Currently there are no compendial or standard methods and apparatuses for in vitro release testing of topical microparticles. The aim of this study was to develop and validate a discriminative in vitro release method for topical microparticles using the immersion cell. For the purpose of this study chitosan-based and methacrylate-based microparticles with mupirocin were prepared by spray drying. The following characteristics of the microparticles were
examined: encapsulation efficiency, particle size and morphology, crystallinity, thermal properties, spectral properties, surface charge, hygroscopicity, residual organic solvents and water content. Chitosan-based and methacrylate-based microparticles with mupirocin were used as model topical delivery systems for in vitro release method development. The immersion cells were used in combination with paddle dissolution apparatus. The pH and temperature of the release medium (pH 5.5, 32°C) were selected to reflect the physiological skin conditions. Diffusion of the drug occured
across a mixed cellulose ester membrane, which demonstrated low drug adsorption and low diffusional resistance. After an initial lag phase the amount of drug released became proportional to the square root of time. The slope in the linear portion of the release curve was used as a measure of release rate. Variations in paddle rotation speed (25 rpm, 50 rpm, 100 rpm), paddle height (1 cm, 2.5 cm) and volume of release medium (100 ml, 200 ml) did not significantly alter the release rates. Appropriate discriminatory power of the method was confirmed as the method was able to detect differences in formulation, as well as differences in drug concentration inside the sample compartment. The analysis of chitosan-based microparticles prepared with chitosans of different molecular weights has shown that the release rate decreases with increasing molecular weight of chitosan.
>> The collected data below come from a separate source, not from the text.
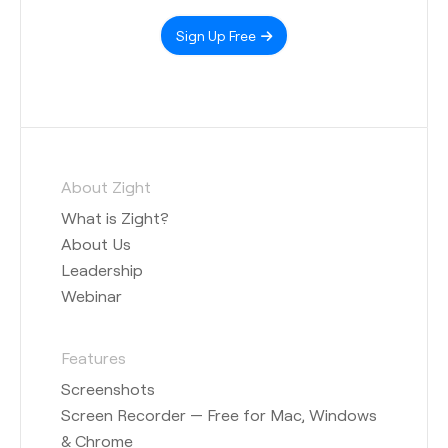
Sign Up Free
About Zight
What is Zight?
About Us
Leadership
Webinar
Features
Screenshots
Screen Recorder — Free for Mac, Windows
& Chrome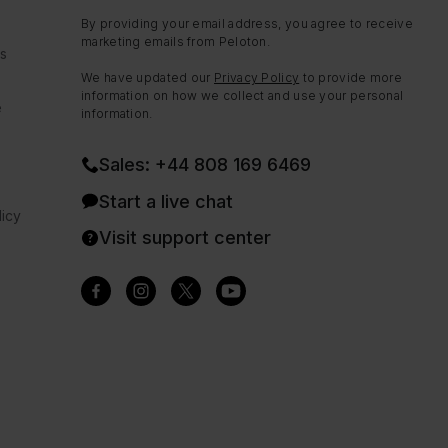
By providing your email address, you agree to receive
marketing emails from Peloton.
ns
We have updated our
Privacy Policy
to provide more
information on how we collect and use your personal
e
information.
Sales: +44 808 169 6469
Start a live chat
icy
Visit support center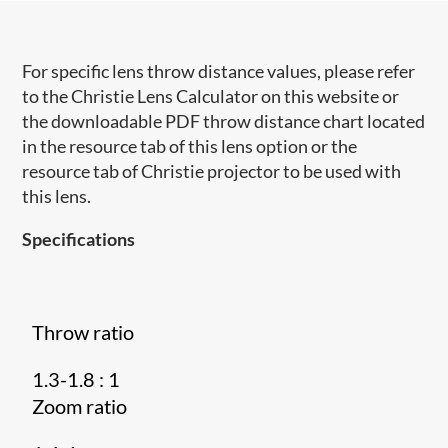
For specific lens throw distance values, please refer
to the Christie Lens Calculator on this website or
the downloadable PDF throw distance chart located
in the resource tab of this lens option or the
resource tab of Christie projector to be used with
this lens.
Specifications
Throw ratio
1.3-1.8 : 1
Zoom ratio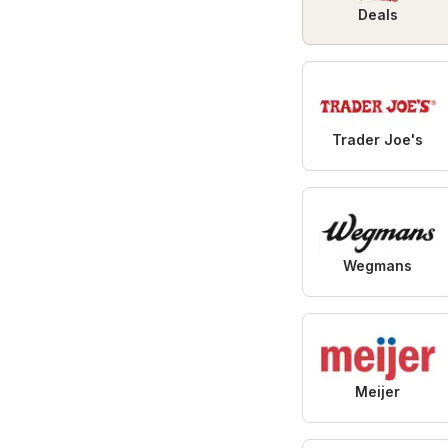
Deals
Trader Joe's
Wegmans
Meijer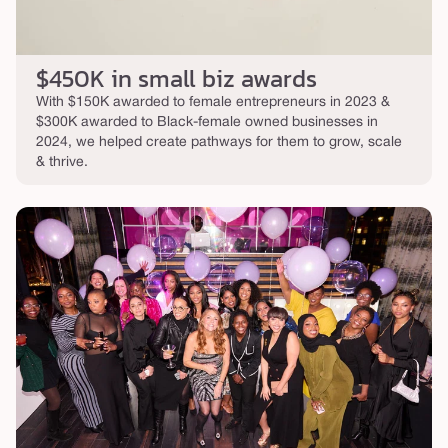
$450K in small biz awards
With $150K awarded to female entrepreneurs in 2023 &
$300K awarded to Black-female owned businesses in
2024, we helped create pathways for them to grow, scale
& thrive.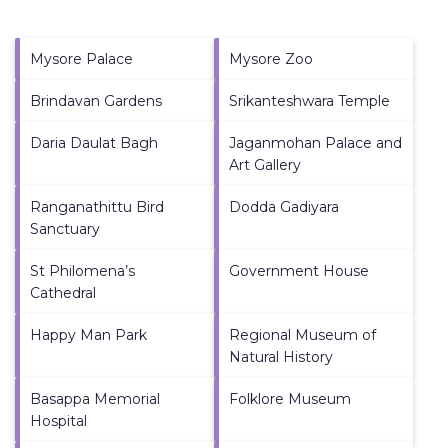
Mysore Palace
Mysore Zoo
Brindavan Gardens
Srikanteshwara Temple
Daria Daulat Bagh
Jaganmohan Palace and
Art Gallery
Ranganathittu Bird
Dodda Gadiyara
Sanctuary
St Philomena’s
Government House
Cathedral
Happy Man Park
Regional Museum of
Natural History
Basappa Memorial
Folklore Museum
Hospital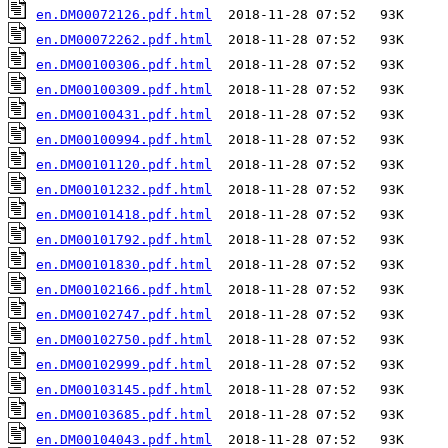
en.DM00072126.pdf.html
en.DM00072262.pdf.html
en.DM00100306.pdf.html
en.DM00100309.pdf.html
en.DM00100431.pdf.html
en.DM00100994.pdf.html
en.DM00101120.pdf.html
en.DM00101232.pdf.html
en.DM00101418.pdf.html
en.DM00101792.pdf.html
en.DM00101830.pdf.html
en.DM00102166.pdf.html
en.DM00102747.pdf.html
en.DM00102750.pdf.html
en.DM00102999.pdf.html
en.DM00103145.pdf.html
en.DM00103685.pdf.html
en.DM00104043.pdf.html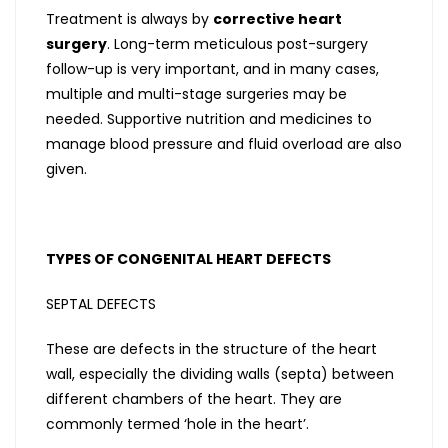
Treatment is always by
corrective heart
surgery
. Long-term meticulous post-surgery
follow-up is very important, and in many cases,
multiple and multi-stage surgeries may be
needed. Supportive nutrition and medicines to
manage blood pressure and fluid overload are also
given.
TYPES OF CONGENITAL HEART DEFECTS
SEPTAL DEFECTS
These are defects in the structure of the heart
wall, especially the dividing walls (septa) between
different chambers of the heart. They are
commonly termed ‘hole in the heart’.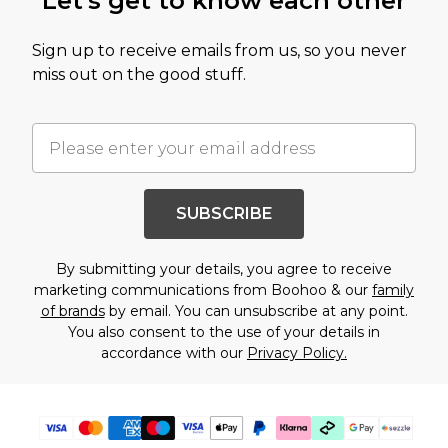
Let's get to know each other
Sign up to receive emails from us, so you never
miss out on the good stuff.
SUBSCRIBE
By submitting your details, you agree to receive
marketing communications from Boohoo & our
family
of brands
by email. You can unsubscribe at any point.
You also consent to the use of your details in
accordance with our
Privacy Policy.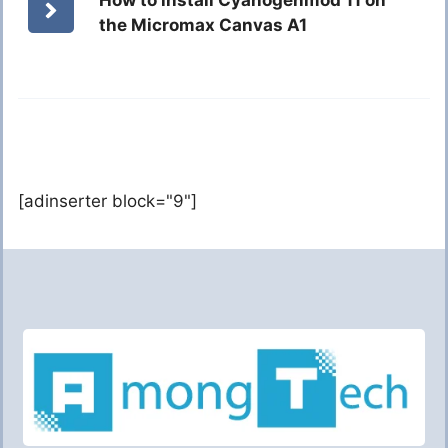
the Micromax Canvas A1
[adinserter block="9"]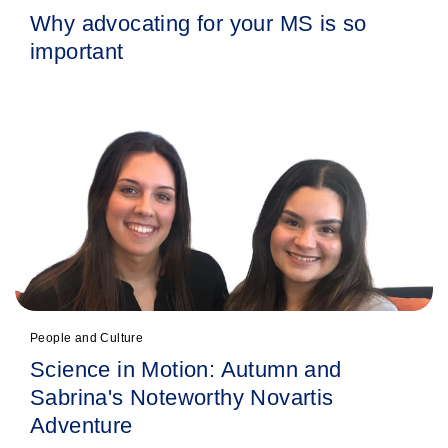
Why advocating for your MS is so
important
People and Culture
Science in Motion: Autumn and
Sabrina's Noteworthy Novartis
Adventure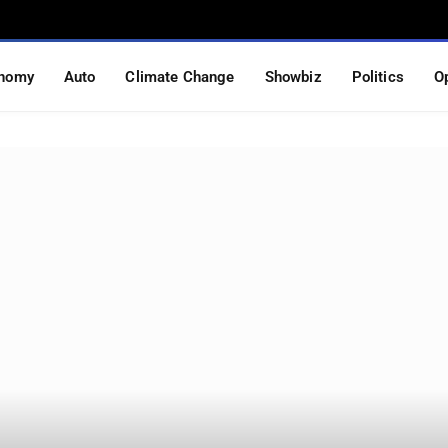
nomy
Auto
Climate Change
Showbiz
Politics
O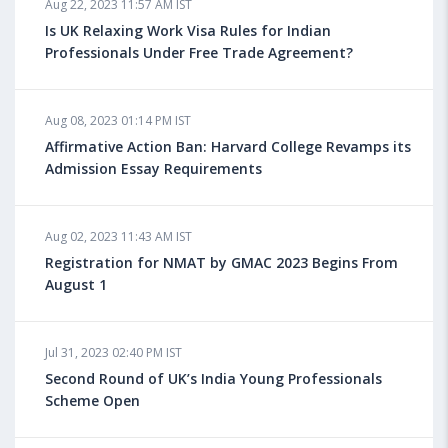
Aug 22, 2023 11:57 AM IST
Health Insurance for Indian Students Studying in the
UK
Is UK Relaxing Work Visa Rules for Indian
Professionals Under Free Trade Agreement?
Aug 08, 2023 10:13 AM IST
Aug 08, 2023 01:14 PM IST
Do You look at University Rankings While Planning
for Overseas Education?
Affirmative Action Ban: Harvard College Revamps its
Admission Essay Requirements
Aug 08, 2023 10:03 AM IST
Aug 02, 2023 11:43 AM IST
What is a Good SAT Score & How is it Calculated?
Registration for NMAT by GMAC 2023 Begins From
August 1
Aug 08, 2023 10:01 AM IST
Do Foreign Universities Accept GATE Scores?
Jul 31, 2023 02:40 PM IST
Second Round of UK’s India Young Professionals
Scheme Open
Aug 08, 2023 09:58 AM IST
Minimum IELTS Score You Need for Admission in Top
On the other hand, the release rate increased with increasing drug concentration inside the sample compartment. The method was further used to confirm sameness between batches of the same composition prepared by the same process. The method was validated for its specificity, linearity, accuracy, precision and robustness in line with International Conference on Harmonisation (ICH) guidelines. The method was successfully applied both for chitosan-based and methacrylate-based microparticles, which demonstrates its potential application for various types of topical particulate delivery system.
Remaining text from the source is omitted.